The Entertainment Capitol

Henson’s Natural Charm Saves What Men Want

3 min read

What Women Want receives a gender swap remake in director Adam Shankman’s What Men Want from Paramount Pictures. Taraji P. Henson portrays Ali Davis a successful sports agent trying to avoid sexism in her male-dominated ad agency office. When Ali is passed up by her boss Nick (Brian Bosworth) for yet another promotion, she decides that a girls’night will help boost her morale.

While at the party Ali participates in a Tarot card reading with Sister (Erykah Badu) and then decides to keep the party going with her friends. After a freak accident in the night club, Ali ends up with the power to read the minds of men. With the help of her trusted assistant Brandon (Josh Brener), Ali attempts to convince number one NBA draft pick Jamal Barry (Shane Paul McGhie) and his overzealous father Joe (Tracy Morgan) to shine with her agency. Along the way she also has to juggle a budding romance with a bartender and single dad Will (Aldis Hodge).

I haven’t seen the original film in about ten years; however, I do remember enjoying it when it was released. The charisma of Mel Gibson was the centerpiece of What Women Want and the same charismatic approach from Taraji P. Henson is what holds the remake together. From the moment Taraji appears on screen, she hooks you into her portrayal of Ali. Instead of going for physical gags or one-liners, Tina Gordon’s screenplay showcases Henson’s natural charm into Ali.

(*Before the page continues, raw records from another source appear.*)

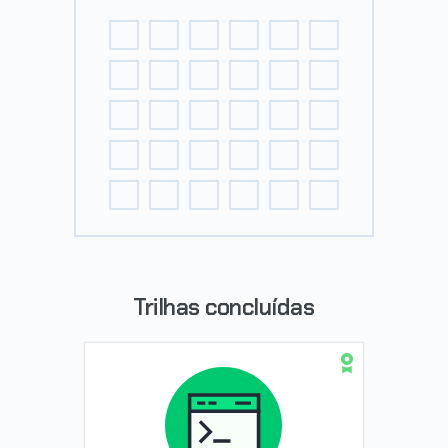
Trilhas concluídas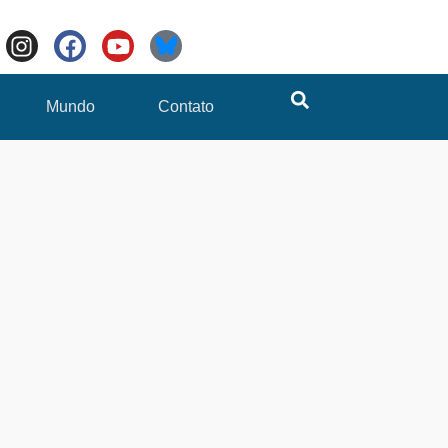
Mundo
Contato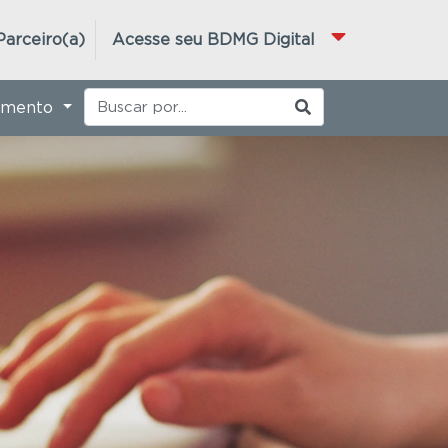
Parceiro(a)
Acesse seu BDMG Digital
imento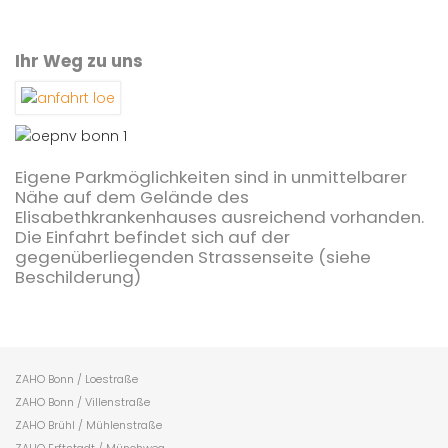
Ihr Weg zu uns
Eigene Parkmöglichkeiten sind in unmittelbarer
Nähe auf dem Gelände des
Elisabethkrankenhauses ausreichend vorhanden.
Die Einfahrt befindet sich auf der
gegenüberliegenden Strassenseite (siehe
Beschilderung)
ZAHO Bonn / Loestraße
ZAHO Bonn / Villenstraße
ZAHO Brühl / Mühlenstraße
ZAHO Erftstadt / Münchweg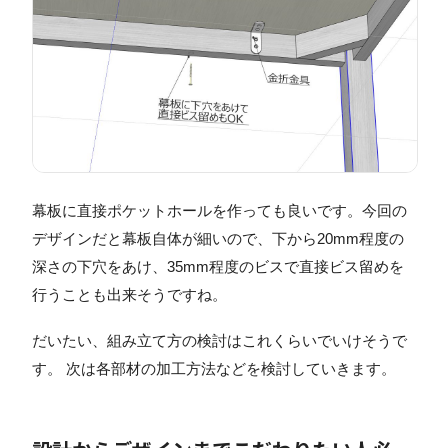
幕板に直接ポケットホールを作っても良いです。今回の
デザインだと幕板自体が細いので、下から20mm程度の
深さの下穴をあけ、35mm程度のビスで直接ビス留めを
行うことも出来そうですね。
だいたい、組み立て方の検討はこれくらいでいけそうで
す。 次は各部材の加工方法などを検討していきます。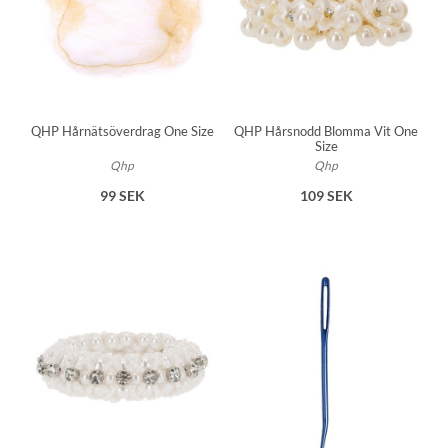
QHP Hårnätsöverdrag One Size
QHP Hårsnodd Blomma Vit One
Size
Qhp
Qhp
99 SEK
109 SEK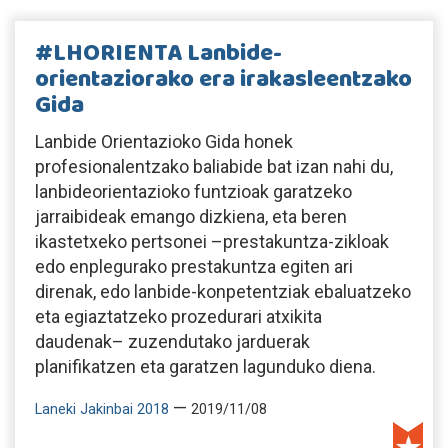
#LHORIENTA Lanbide-
orientaziorako era irakasleentzako
Gida
Lanbide Orientazioko Gida honek
profesionalentzako baliabide bat izan nahi du,
lanbideorientazioko funtzioak garatzeko
jarraibideak emango dizkiena, eta beren
ikastetxeko pertsonei –prestakuntza-zikloak
edo enplegurako prestakuntza egiten ari
direnak, edo lanbide-konpetentziak ebaluatzeko
eta egiaztatzeko prozedurari atxikita
daudenak– zuzendutako jarduerak
planifikatzen eta garatzen lagunduko diena.
—
Laneki Jakinbai 2018
2019/11/08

One of the things I enjoyed most about the film, was Ali’s different interaction with each of the men in her life.  Two of my favorite scenes in the movie involve dialogue between Ali and her dad Skip (Richard Roundtree). While Ali is a strong, confident woman, she is still a daddy’s girl and not afraid to ask for advice. I was fond of the chemistry between Henson and Aldis Hodge as budding lovebirds.

Aldis Hodge is one of my favorite supporting actors, so it was great to see him in a lead role. Josh Brener is also quite good as Ali’s gay assistant Brandon. While the character is gay, the script never turns the character into a stereotype or comic relief. Brandon has a character arc, and it works well. The rest of the male supporting cast are all strong as well, and each delivered at least one line that made me laugh.

While What Men Want is an enjoyable film, there were a few things which hurt the final product. While I generally have no issues with long movies, comedies, in my opinion, shouldn’t run too long. Fifteen or so minutes could’ve been trimmed from What Men Wantto tighten up the film’s flow. I also wanted to see more of Erykah Badu as the character of Sister. Badu is a comedic natural and delivers some of the film’s best lines.

All in all, though, I do recommend What Men Want, especially for female audiences. With a winning performance from Taraji P. Henson as well as some genuine laugh out loud moments, What Men Want is a fun movie worthy of date matinee or a girls’ night out.